• YOUR INSTRUCTIONS: All lines in the data that hold the word "Windows" need copying.

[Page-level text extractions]
Content starts
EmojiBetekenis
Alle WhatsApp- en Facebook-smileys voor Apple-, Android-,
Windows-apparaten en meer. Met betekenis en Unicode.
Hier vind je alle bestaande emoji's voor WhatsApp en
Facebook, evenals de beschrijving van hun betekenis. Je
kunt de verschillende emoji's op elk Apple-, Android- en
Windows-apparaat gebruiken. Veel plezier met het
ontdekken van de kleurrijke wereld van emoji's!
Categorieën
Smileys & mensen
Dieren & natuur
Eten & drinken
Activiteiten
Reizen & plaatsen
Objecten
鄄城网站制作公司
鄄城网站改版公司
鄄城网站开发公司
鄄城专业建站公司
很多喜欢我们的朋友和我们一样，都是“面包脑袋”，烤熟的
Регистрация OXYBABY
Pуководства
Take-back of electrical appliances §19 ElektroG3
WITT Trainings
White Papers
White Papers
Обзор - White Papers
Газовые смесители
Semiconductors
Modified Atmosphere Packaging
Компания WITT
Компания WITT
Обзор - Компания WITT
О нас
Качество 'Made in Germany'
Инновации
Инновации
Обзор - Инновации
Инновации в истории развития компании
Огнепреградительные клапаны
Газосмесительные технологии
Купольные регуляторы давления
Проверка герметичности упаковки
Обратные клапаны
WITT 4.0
Content ends
Content starts
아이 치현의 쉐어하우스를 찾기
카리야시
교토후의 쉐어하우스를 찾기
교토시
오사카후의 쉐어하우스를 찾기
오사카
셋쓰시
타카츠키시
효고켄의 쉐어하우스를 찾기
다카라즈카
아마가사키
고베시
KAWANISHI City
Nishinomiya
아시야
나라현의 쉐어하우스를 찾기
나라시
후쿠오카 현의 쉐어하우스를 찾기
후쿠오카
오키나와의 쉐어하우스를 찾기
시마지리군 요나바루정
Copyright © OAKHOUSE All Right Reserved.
Content ends
• SOLUTION TO THE EXERCISE:
Windows-apparaten en meer. Met betekenis en Unicode.
Windows-apparaat gebruiken. Veel plezier met het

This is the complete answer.